* **TASK DIRECTIONS**
Return the run of lines below that opens with the line containing "Chiropracteurs à proximité" and closes with the line containing "заделки монтажного шва окон по", keeping each one exact.

Collected data
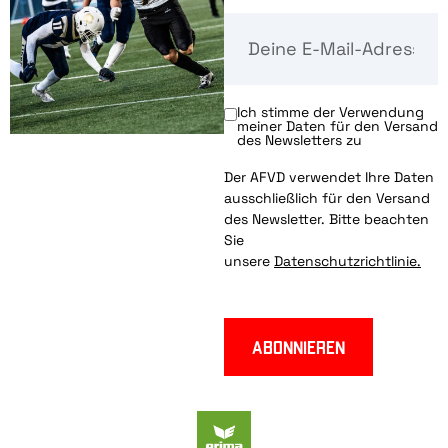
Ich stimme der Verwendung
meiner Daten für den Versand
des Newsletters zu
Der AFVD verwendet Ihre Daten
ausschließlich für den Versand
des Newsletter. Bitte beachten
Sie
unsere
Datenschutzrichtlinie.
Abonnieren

---

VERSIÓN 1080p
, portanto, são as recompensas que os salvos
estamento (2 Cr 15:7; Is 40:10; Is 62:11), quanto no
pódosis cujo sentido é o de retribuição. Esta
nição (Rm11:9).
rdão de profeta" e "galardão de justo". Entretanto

---

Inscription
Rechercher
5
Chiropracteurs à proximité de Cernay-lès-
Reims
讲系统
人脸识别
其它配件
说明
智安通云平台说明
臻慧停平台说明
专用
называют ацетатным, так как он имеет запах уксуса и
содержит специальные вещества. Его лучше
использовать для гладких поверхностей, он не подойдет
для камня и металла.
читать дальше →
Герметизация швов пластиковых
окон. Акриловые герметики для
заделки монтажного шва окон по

* **RESULT OF THIS EXERCISE**
Chiropracteurs à proximité de Cernay-lès-
Reims
讲系统
人脸识别
其它配件
说明
智安通云平台说明
臻慧停平台说明
专用
называют ацетатным, так как он имеет запах уксуса и
содержит специальные вещества. Его лучше
использовать для гладких поверхностей, он не подойдет
для камня и металла.
читать дальше →
Герметизация швов пластиковых
окон. Акриловые герметики для
заделки монтажного шва окон по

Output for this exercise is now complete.